To celebrate day 50 I went for a nature hike.  I explored two areas that I have not visited before.  Since I have only lived in this part of the country for two years there are plenty of things to check out that are close by.  I’ll post some pictures from the hike at the end of this post.

Nothing very exciting to report.  Day 50 was just like any other day.  Once I hit day 100 I don’t think that I will pay much attention to the accumulating sober days.  Temptation has been few and far between.  Whenever I get a little urge to drink it is usually easy to suppress.  I find that the urge comes fast, and tends to leave just about as fast.  It never seems to be a prolonged fight.

The other night.  Right around day 50 in fact, I had a crazy dream.  In the dream I was drinking and it horrified me!  When I woke up I was tremendously relieved that I indeed had not drank.  I guess I’ve done a good job of mentally conditioning myself to despise alcohol hehe.  The thought of drinking no longer is associated with warm fuzzy feelings or good times.  It’s just pure revulsion.

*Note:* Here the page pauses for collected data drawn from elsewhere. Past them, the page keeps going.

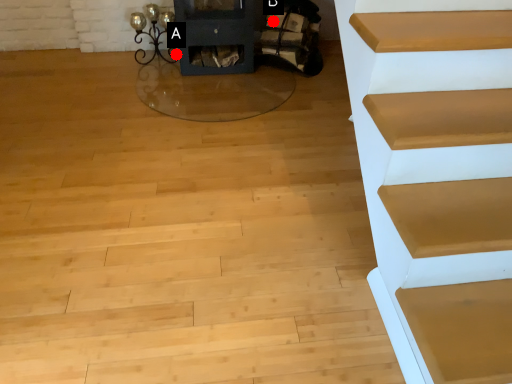 Question: Two points are circled on the image, labeled by A and B beside each circle. Which point is farther to the camera?

Choices:
 (A) A is further
 (B) B is further

Answer: (A) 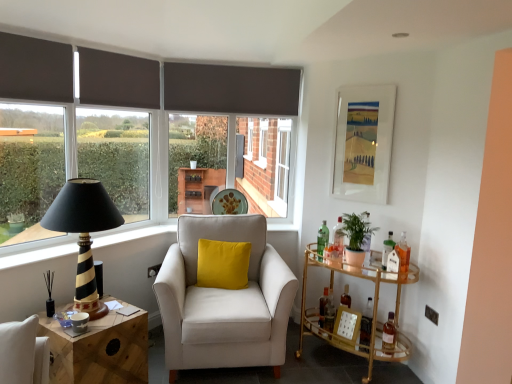 You are a GUI agent. You are given a task and a screenshot of the screen. Output one action in this format:
    pyautogui.click(x=<x>, y=<y>)
    Task: Click on the free space above black fabric window screen at left (from a real-world perspective)
    The width and height of the screenshot is (512, 384).
    Given the screenshot: What is the action you would take?
    [x=35, y=34] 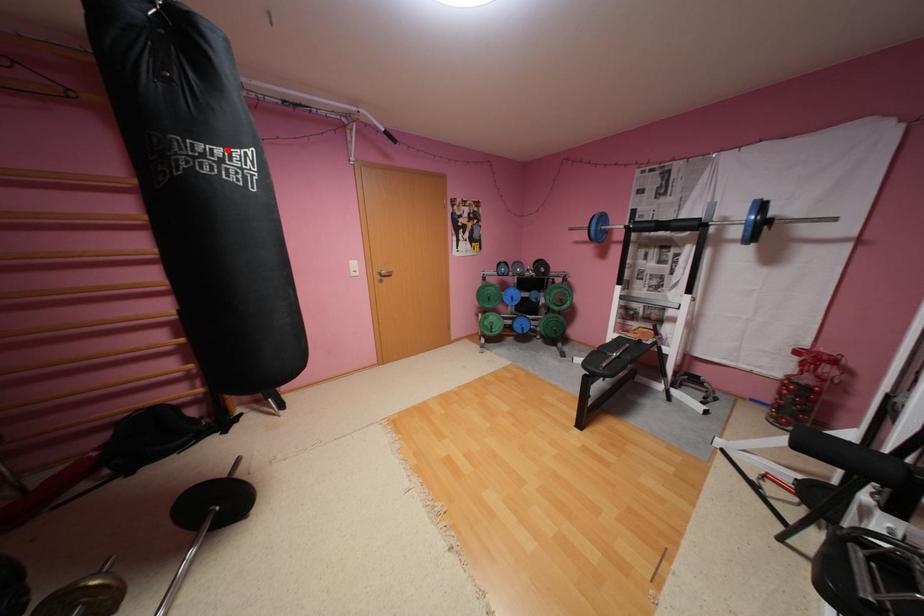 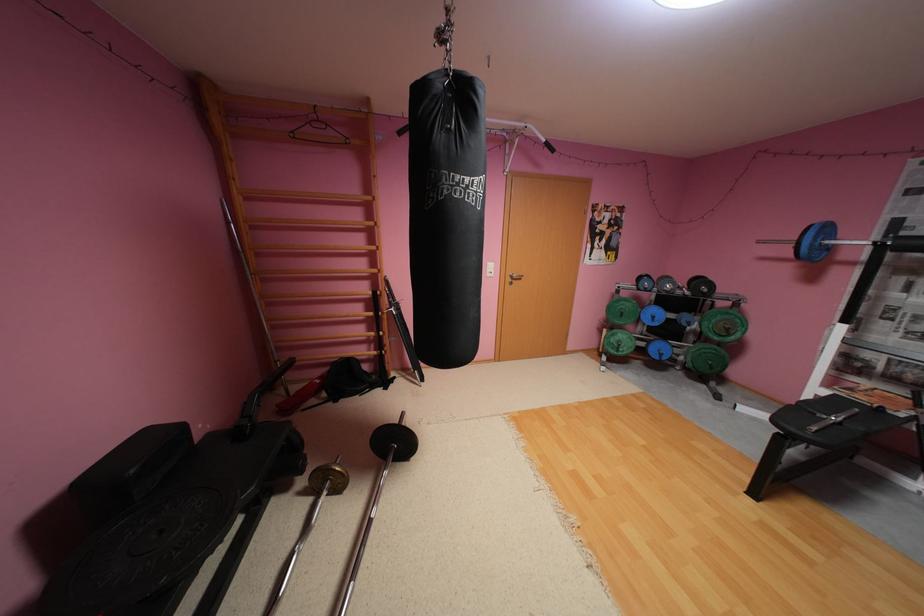 Find the pixel in the second image that matches the highlighted location in the first image.

(477, 179)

It’s the weekend so I am back at the lake.  Grandma went in for a routine doctor appointment yesterday and they decided to send her to the hospital.  Looks like she is going to be there for at least a few days.  Being 92 this is not unusual.  The good thing is that not all of the hospital trips are a big deal.  Some of her ailments tend to be mysterious.  The doctors just can’t figure it out.

Being here alone has led to a very nice relaxing Saturday.  I miss having Grandma around but it’s also nice to enjoy the beautiful weather by the lake and just chill.

Everything else is going well.  My diet has continued to move in a more healthier direction.  The binging on sweets is over.  I knew I would get sick of that 🙂  I’m starting to incorporate more fruit now and I am back to my normal weight.  I would like to build some muscle but I’ve never been very good at adhering to an exercise routine.

My positive attitude and good mood are also sticking around.  That’s nice!  I’m still not using my personal time to do all the things I want, but that is ok.  At least I am not drinking.  When it comes to being more responsible and motivated I am willing to give that some time.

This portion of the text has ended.